There are many other vitamins and supplements that vegans may want to add to their routine. Many of these vitamins and minerals are not made naturally in our bodies, and people who follow a vegan diet may have more difficulty getting them through food alone. Here are some essential nutrients that vegans may want to consider getting through supplements:
Selenium, which is an essential nutrient important to thyroid health, is commonly found in fish and organ meats. Supplements are available, but there is another excellent, 100%-vegan source: Brazil nuts! An ounce of Brazil nuts (6-8 nuts) contains almost 1000% of the recommended daily allowance of selenium.

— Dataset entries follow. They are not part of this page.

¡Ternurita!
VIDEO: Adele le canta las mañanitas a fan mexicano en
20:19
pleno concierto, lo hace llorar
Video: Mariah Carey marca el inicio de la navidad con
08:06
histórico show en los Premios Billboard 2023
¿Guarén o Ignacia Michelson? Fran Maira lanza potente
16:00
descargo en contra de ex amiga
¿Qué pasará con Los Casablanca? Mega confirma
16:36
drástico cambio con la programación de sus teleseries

Creatine is an important nutrient for people trying to gain muscle or people who engage in high-intensity exercise. It may help you see muscle growth faster, and it helps muscles recover between intense workouts. It’s also commonly absorbed from consuming meat, but there are vegan sources out there.
Iron helps your blood cells move oxygen throughout your body more efficiently. It’s important to remember that you should speak with your doctor and test your blood’s iron levels before supplementing. Fortunately, there are some food sources of iron for vegans. White beans, tofu, spinach, and lentils are all high in iron, and eating a decent serving of these foods each day can provide 95% of your daily RDA of iron.

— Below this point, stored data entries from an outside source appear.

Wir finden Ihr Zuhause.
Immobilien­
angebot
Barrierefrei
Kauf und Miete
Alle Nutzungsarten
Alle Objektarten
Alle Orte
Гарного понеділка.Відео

Vitamin D and calcium work hand-in-hand to promote bone health, among many other things. Vitamin D is vital to the absorption of calcium, so taking them together is the most effective. Many vitamin D sources are derived from animal products, but Care/of’s Vegan D supplement is derived from algae. Many vegan calcium supplements are also derived from algae.

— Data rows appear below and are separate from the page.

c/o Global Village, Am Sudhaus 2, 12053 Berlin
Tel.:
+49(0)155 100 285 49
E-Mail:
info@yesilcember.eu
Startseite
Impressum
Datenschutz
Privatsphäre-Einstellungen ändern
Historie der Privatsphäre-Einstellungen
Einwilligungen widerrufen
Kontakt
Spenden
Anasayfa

Zinc is important for immune health and metabolic function. Zinc is primarily found in oysters, red meat, and poultry, but may also be sourced from beans and nuts. Pumpkin seeds, in particular, are a great source of zinc.
Iodine levels may also be low among vegans, as iodine is most commonly taken from seafood and dairy. To raise iodine levels, try incorporating seaweed into your diet (although, if you have any thyroid issues, it’s best to consult your doctor before increasing your seaweed consumption).
Similarly, Omega-3s are mostly found in fatty fish and other seafood. Omega-3s are important for cognitive health, as well as the eyes and heart. There are plant-based foods that provide the body with ALA (one type of fatty acid), but it’s uncertain if the body can properly convert ALA to EPA and DHA at a sufficient level. Consider adding a supplement like Care/of’s Veggie Omega, which is made from algae and is specifically formulated to be easily absorbable.